关键词 > MTH6991/MTH791U/MTH791P

MTH6991/MTH791U/MTH791P Computational Statistics with R Exercise Sheet 3 Spring 2023

发布时间：2023-03-03

Hello, dear friend, you can consult us at any time if you have any questions, add WeChat: daixieit

MTH6991/MTH791U/MTH791P

Computational Statistics with R

Exercise Sheet 3

Spring 2023

Problems for handing in

1. (50 marks)

This question uses a dataset on QMPlus, which is not the same as the dataset for the first two exercise sheets. For each student, there should be a file called “exercise3 XYZ.txt”, where XYZ is your ID number (you need to be logged in to QMPlus). If you cannot see a file, please send me an email.

Hand in: an R script with all the R code used, plus a separate file with your solutions - write the solutions (briefly) in your own words rather than copying and pasting any console output from R.

The dataset contains two columns, labelled“before” and “after”. Assume these are the test marks for each student in a class before and after some extra teaching sessions. We want to find out if there is a difference between the marks for each student, without assuming the data are normally distributed.

(a) Which type of data is this? Motivate your answer, also explaining the main dif-

ferences between (two-sample) independent data and (one-sample) matched pair data.

(b) For this part, do the calculations by hand (and calculator). Using only the first

three rows of the dataset, calculate the test statistic for the permutation test, which is the sum of the differences between the marks. Then find the null distribution for the permutation test of whether the before and after marks have the same distribution. Finally, calculate the p-value considering the alternative hypothesis of having different distributions.

(c) For this part, use the whole dataset. Use wilcox .test in R to test at the 5% significance level whether there is a difference in the before and after marks. Note that there are almost certainly tied values in the full dataset, so you will need to use a normal approximation.

Additional problems

2) For this part, use the first six rows in the question 1. dataset. By hand, calculate the Wilcoxon signed-rank statistic W+ based on the differences between the before and after marks. Hence, using the dsignrank or psignrank functions in R calculate the

p-value for whether there is a difference in the marks.

Check this using wilcox .test.

3) Refer to the Student t-test paper referred to in practical 4.

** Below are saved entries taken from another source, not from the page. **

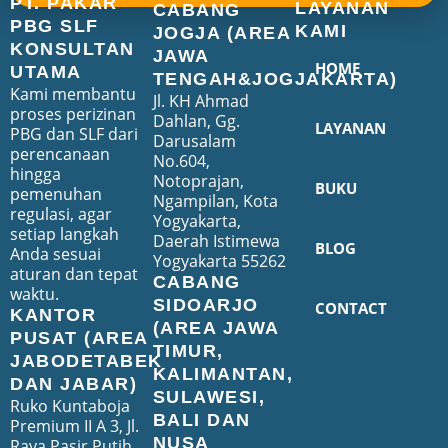
PT. PAKAR
LAYANAN
CABANG
PBG SLF
KAMI
JOGJA (AREA
KONSULTAN
JAWA
HOME
UTAMA
TENGAH&JOGJAKARTA)
Kami membantu
Jl. KH Ahmad
proses perizinan
Dahlan, Gg.
LAYANAN
PBG dan SLF dari
Darusalam
perencanaan
No.604,
hingga
Notoprajan,
BUKU
pemenuhan
Ngampilan, Kota
regulasi, agar
Yogyakarta,
setiap langkah
Daerah Istimewa
BLOG
Anda sesuai
Yogyakarta 55262
aturan dan tepat
CABANG
waktu.
SIDOARJO
CONTACT
KANTOR
(AREA JAWA
PUSAT (AREA
TIMUR,
JABODETABEK
KALIMANTAN,
DAN JABAR)
SULAWESI,
Ruko Kuntaboja
BALI DAN
Premium II A 3, Jl.
NUSA
Raya Pasir Putih,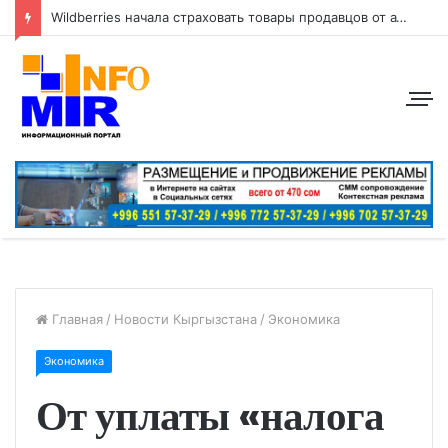
Wildberries начала страховать товары продавцов от атак беспилотников
Главная
/
Новости Кыргызстана
/
Экономика
Экономика
От уплаты «налога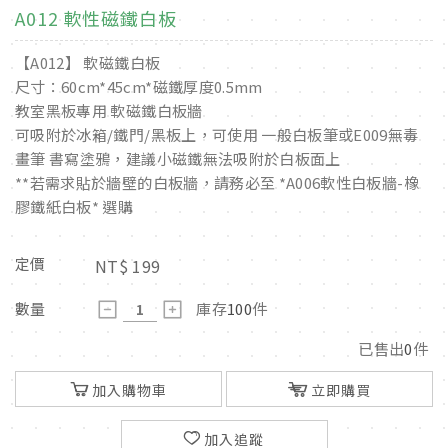
A012 軟性磁鐵白板
【A012】 軟磁鐵白板
尺寸：60cm*45cm*磁鐵厚度0.5mm
教室黑板專用 軟磁鐵白板牆
可吸附於冰箱/鐵門/黑板上，可使用 一般白板筆或E009無毒
畫筆 書寫塗鴉，建議小磁鐵無法吸附於白板面上
**若需求貼於牆壁的白板牆，請務必至 *A006軟性白板牆-橡
膠鐵紙白板* 選購
定價
NT$
199
數量
庫存
100
件
已售出
0
件
加入購物車
立即購買
加入追蹤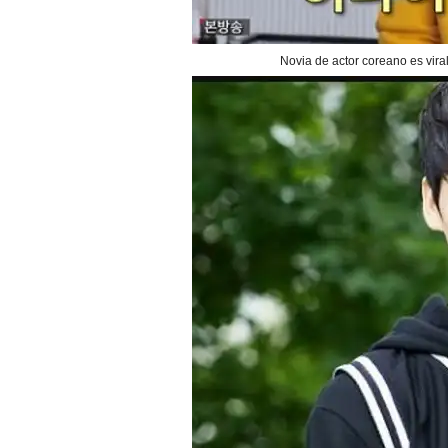
Novia de actor coreano es vir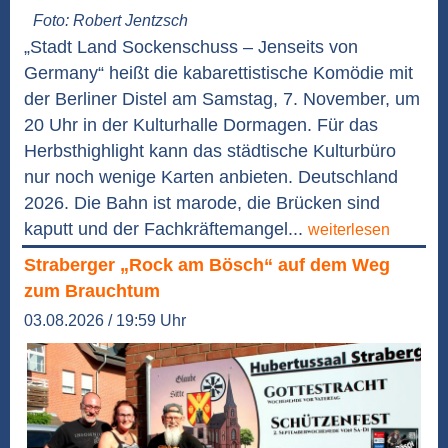
Foto: Robert Jentzsch
„Stadt Land Sockenschuss – Jenseits von
Germany“ heißt die kabarettistische Komödie mit
der Berliner Distel am Samstag, 7. November, um
20 Uhr in der Kulturhalle Dormagen. Für das
Herbsthighlight kann das städtische Kulturbüro
nur noch wenige Karten anbieten. Deutschland
2026. Die Bahn ist marode, die Brücken sind
kaputt und der Fachkräftemangel...
weiterlesen
Straberger „Rock am Bösch“ auf dem Weg
zum Brauchtum
03.08.2026 / 19:59 Uhr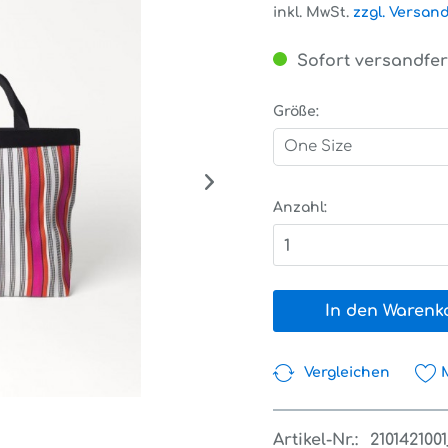
inkl. MwSt.
zzgl. Versan
Sofort versandfert
Größe:
One Size
Anzahl:
1
In den Warenk
Vergleichen
Artikel-Nr.:
210142100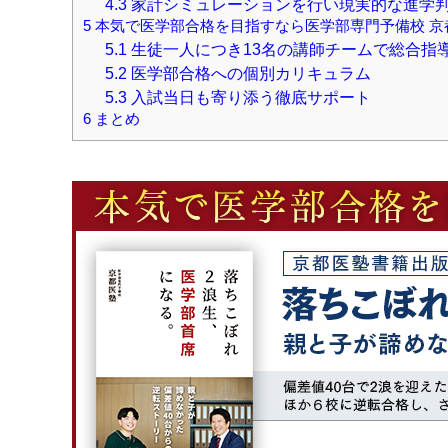
4.3
家計シミュレーションを行い現実的な進学
5
本気で医学部合格を目指すなら医学部専門予備校 京
5.1
生徒一人につき13名の講師チームで総合指
5.2
医学部合格への個別カリキュラム
5.3
入試当日も寄り添う徹底サポート
6
まとめ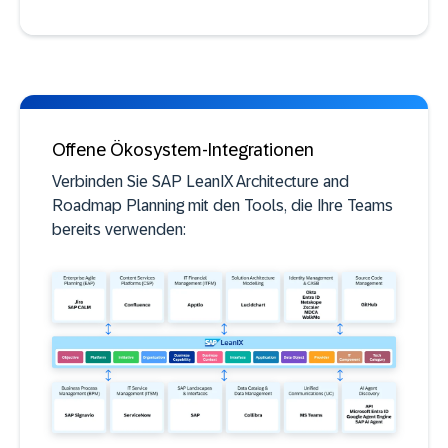
Offene Ökosystem-Integrationen
Verbinden Sie SAP LeanIX Architecture and
Roadmap Planning mit den Tools, die Ihre Teams
bereits verwenden: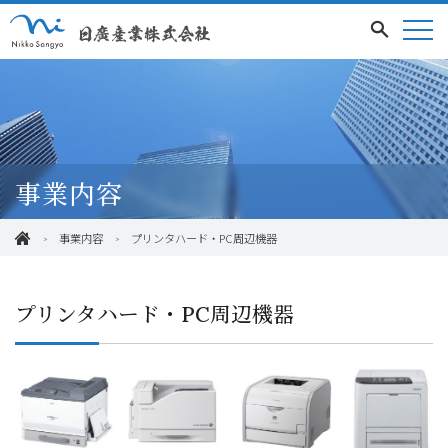
事業内容
事業内容
プリンタハード・PC周辺機器
プリンタハード・PC周辺機器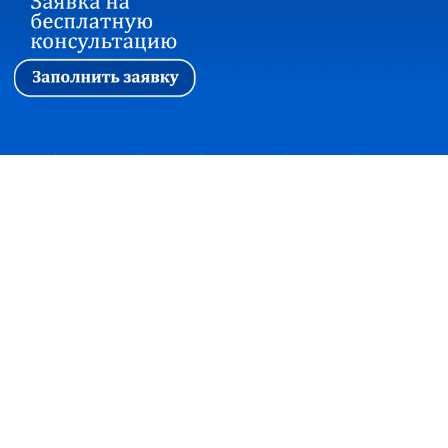
Первая
|
Ассоциация
|
Новости
|
Стажировка
|
Обучение
|
Вопросы и ответы
Прием корреспонденции:
127018, г. Москва, ул. Сущевский вал, дом 16,
строение 4, офис 301
+7(495)7480415 факс +7(495)2150997
office@soautpprf.ru
Юридический адрес:
125047, г. Москва, ул. 4-я Тверская-Ямская, д.2/11, стр. 2
© Ассоциация СОАУ «Меркурий», Все права защищены, 2003-2018
Консультация по банкротству
×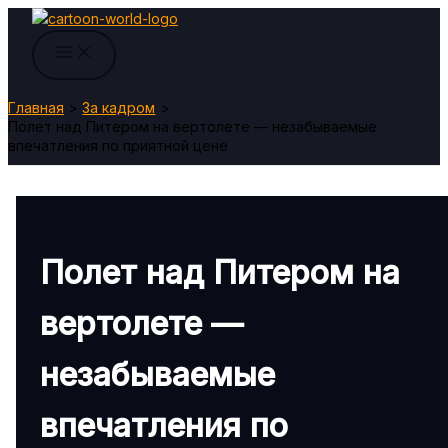
Перейти
к
содержимому
Главная
За кадром
Полет над Питером на вертолете — незабываемые
впечатления по приятной цене
Полет над Питером на
вертолете —
незабываемые
впечатления по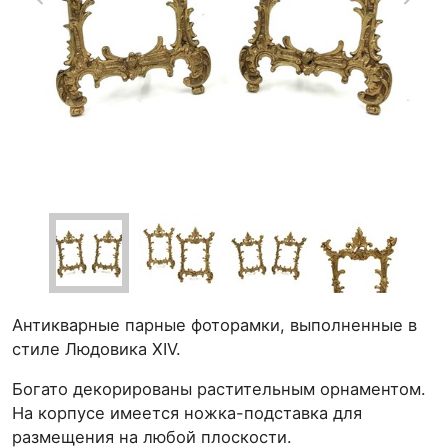
Антикварные парные фоторамки, выполненные в
стиле Людовика XIV.
Богато декорированы растительным орнаментом.
На корпусе имеется ножка-подставка для
размещения на любой плоскости.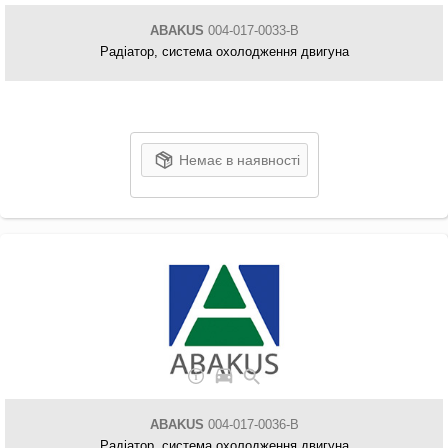
ABAKUS
004-017-0033-B
Радіатор, система охолодження двигуна
Немає в наявності
ABAKUS
004-017-0036-B
Радіатор, система охолодження двигуна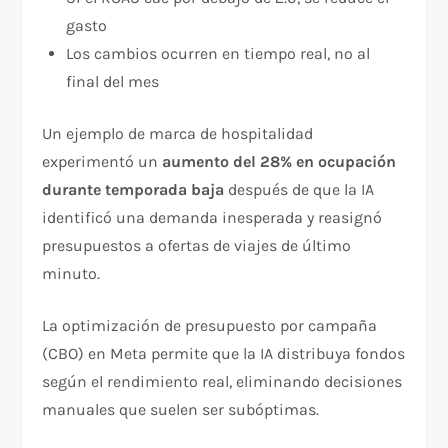
gasto
Los cambios ocurren en tiempo real, no al
final del mes
Un ejemplo de marca de hospitalidad
experimentó un
aumento del 28% en ocupación
durante temporada baja
después de que la IA
identificó una demanda inesperada y reasignó
presupuestos a ofertas de viajes de último
minuto.​
La optimización de presupuesto por campaña
(CBO) en Meta permite que la IA distribuya fondos
según el rendimiento real, eliminando decisiones
manuales que suelen ser subóptimas.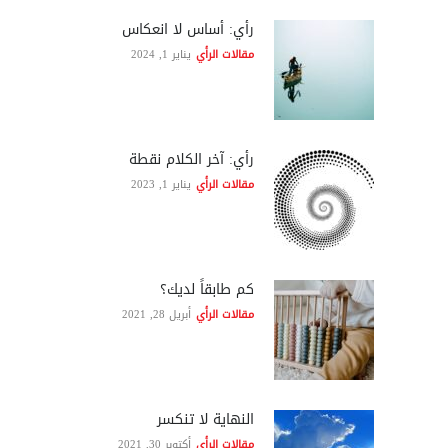
رأي: أساس لا انعكاس
مقالات الرأي
يناير 1, 2024
رأي: آخر الكلام نقطة
مقالات الرأي
يناير 1, 2023
كم طابقاً لديك؟
مقالات الرأي
أبريل 28, 2021
النهاية لا تنكسر
مقالات الرأي
أكتوبر 30, 2021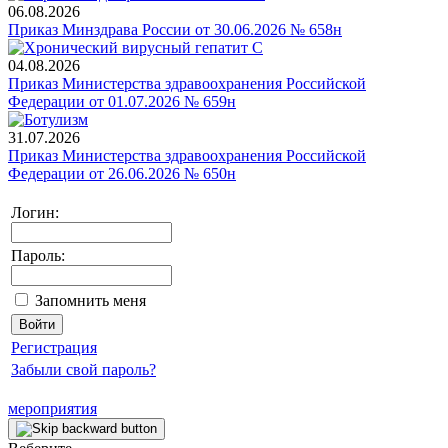
06.08.2026
Приказ Минздрава России от 30.06.2026 № 658н
04.08.2026
Приказ Министерства здравоохранения Российской
Федерации от 01.07.2026 № 659н
31.07.2026
Приказ Министерства здравоохранения Российской
Федерации от 26.06.2026 № 650н
Логин:
Пароль:
Запомнить меня
Регистрация
Забыли свой пароль?
мероприятия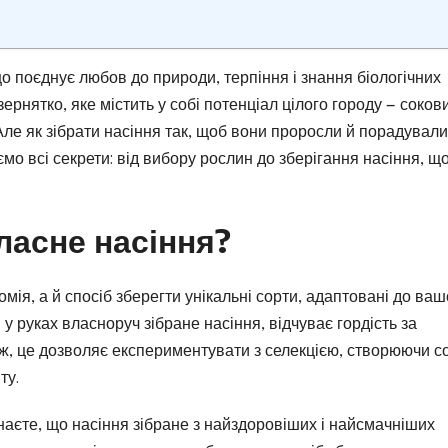
о поєднує любов до природи, терпіння і знання біологічних
зернятко, яке містить у собі потенціал цілого городу — соков
 Але як зібрати насіння так, щоб вони проросли й порадували
о всі секрети: від вибору рослин до зберігання насіння, щ
ласне насіння?
мія, а й спосіб зберегти унікальні сорти, адаптовані до ваш
 у руках власноруч зібране насіння, відчуває гордість за
ж, це дозволяє експериментувати з селекцією, створюючи с
ту.
наєте, що насіння зібране з найздоровіших і найсмачніших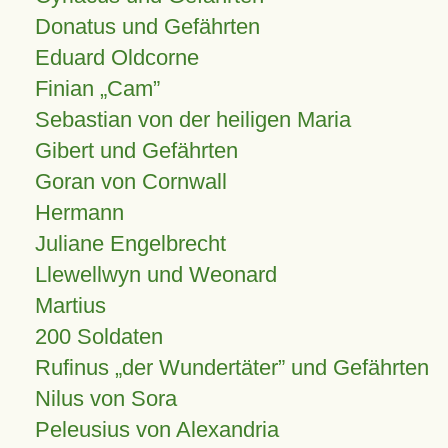
Donatus und Gefährten
Eduard Oldcorne
Finian
Cam
Sebastian von der heiligen Maria
Gibert und Gefährten
Goran von Cornwall
Hermann
Juliane Engelbrecht
Llewellwyn und Weonard
Martius
200 Soldaten
Rufinus „der Wundertäter” und Gefährten
Nilus von Sora
Peleusius von Alexandria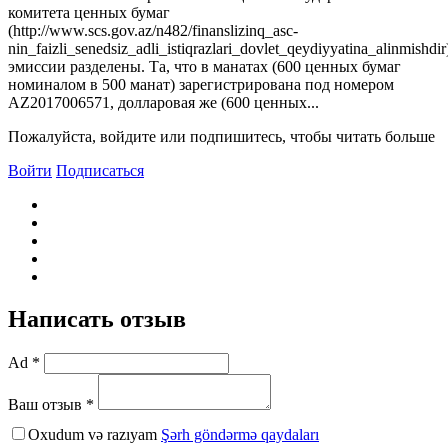
комитета ценных бумаг
(http://www.scs.gov.az/n482/finanslizinq_asc-
nin_faizli_senedsiz_adli_istiqrazlari_dovlet_qeydiyyatina_alinmishdir
эмиссии разделены. Та, что в манатах (600 ценных бумаг
номиналом в 500 манат) зарегистрирована под номером
AZ2017006571, долларовая же (600 ценных...
Пожалуйста, войдите или подпишитесь, чтобы читать больше
Войти
Подписаться
Написать отзыв
Ad *
Ваш отзыв *
Oxudum və razıyam
Şərh göndərmə qaydaları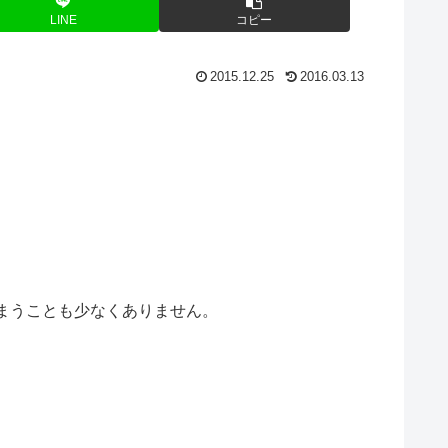
LINE
コピー
2015.12.25
2016.03.13
まうことも少なくありません。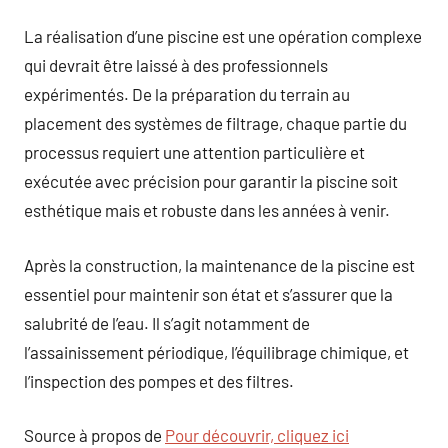
La réalisation d’une piscine est une opération complexe
qui devrait être laissé à des professionnels
expérimentés. De la préparation du terrain au
placement des systèmes de filtrage, chaque partie du
processus requiert une attention particulière et
exécutée avec précision pour garantir la piscine soit
esthétique mais et robuste dans les années à venir.
Après la construction, la maintenance de la piscine est
essentiel pour maintenir son état et s’assurer que la
salubrité de l’eau. Il s’agit notamment de
l’assainissement périodique, l’équilibrage chimique, et
l’inspection des pompes et des filtres.
Source à propos de
Pour découvrir, cliquez ici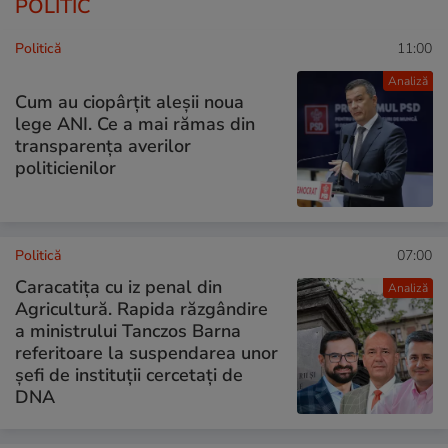
POLITIC
Politică
11:00
Analiză
Cum au ciopârțit aleșii noua
lege ANI. Ce a mai rămas din
transparența averilor
politicienilor
Politică
07:00
Caracatița cu iz penal din
Analiză
Agricultură. Rapida răzgândire
a ministrului Tanczos Barna
referitoare la suspendarea unor
șefi de instituții cercetați de
DNA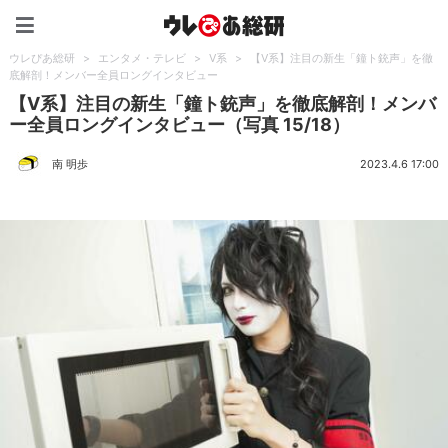
ウレぴあ総研（うれぴあ）
ウレぴあ総研
>
エンタメ・テレビ
>
V系
>
【V系】注目の新生「鐘ト銃声」を徹
底解剖！メンバー全員ロングインタビュー
【V系】注目の新生「鐘ト銃声」を徹底解剖！メンバ
ー全員ロングインタビュー（写真 15/18）
南 明歩
2023.4.6 17:00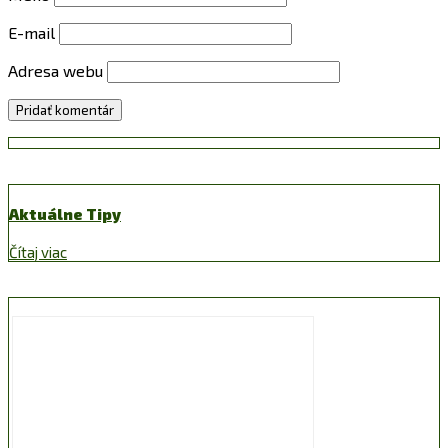
E-mail
Adresa webu
Aktuálne Tipy
Čítaj viac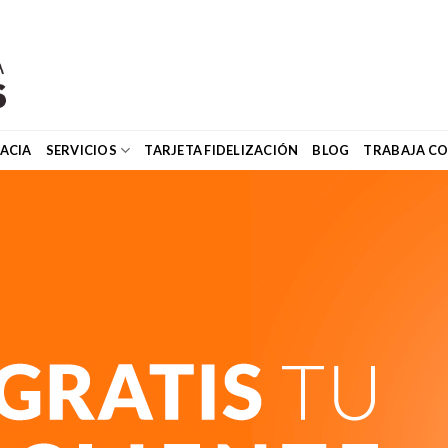
ACIA
SERVICIOS
TARJETA FIDELIZACIÓN
BLOG
TRABAJA C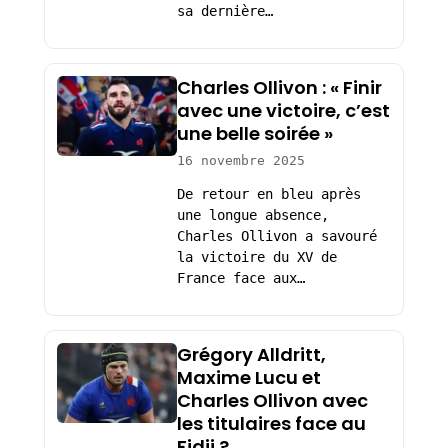
sa dernière…
Charles Ollivon : « Finir
avec une victoire, c’est
une belle soirée »
16 novembre 2025
De retour en bleu après
une longue absence,
Charles Ollivon a savouré
la victoire du XV de
France face aux…
Grégory Alldritt,
Maxime Lucu et
Charles Ollivon avec
les titulaires face au
Fidji ?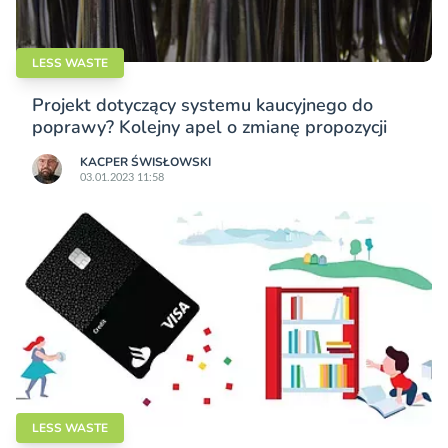
LESS WASTE
Projekt dotyczący systemu kaucyjnego do
poprawy? Kolejny apel o zmianę propozycji
KACPER ŚWISŁO­WSKI
03.01.2023 11:58
LESS WASTE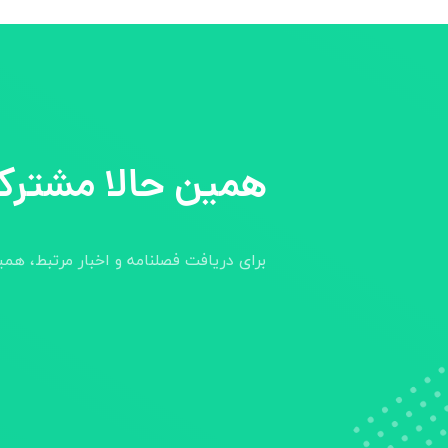
همین حالا مشترک
برای دریافت فصلنامه و اخبار مرتبط، هم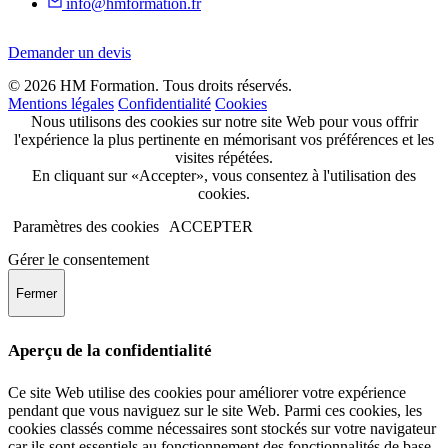
info@hmformation.fr
Demander un devis
© 2026 HM Formation. Tous droits réservés.
Mentions légales
Confidentialité
Cookies
Nous utilisons des cookies sur notre site Web pour vous offrir
l'expérience la plus pertinente en mémorisant vos préférences et les
visites répétées.
En cliquant sur «Accepter», vous consentez à l'utilisation des
cookies.
Paramètres des cookies
ACCEPTER
Gérer le consentement
Fermer
Aperçu de la confidentialité
Ce site Web utilise des cookies pour améliorer votre expérience
pendant que vous naviguez sur le site Web. Parmi ces cookies, les
cookies classés comme nécessaires sont stockés sur votre navigateur
car ils sont essentiels au fonctionnement des fonctionnalités de base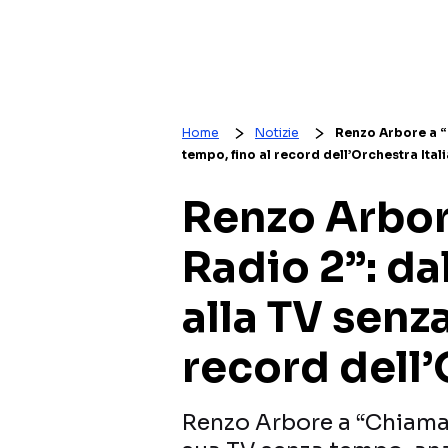
Home
Notizie
Renzo Arbore a “C
tempo, fino al record dell’Orchestra Ital
Renzo Arbo
Radio 2”: dal
alla TV senz
record dell’
Renzo Arbore a “Chiamam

(a) What is the p-value reported for the sleep data, testing whether measurement 2 is

greater than measurement 1? How does this compare with the p-value that you found with the permutation test at the end of practical 4?

(b) Carry out a one-sample, one-sided t-test for the same comparison. Does this agree

with the paper? Also do a t-test of whether each set of measurements x and y is greater than 0 and see if these agree with the paper.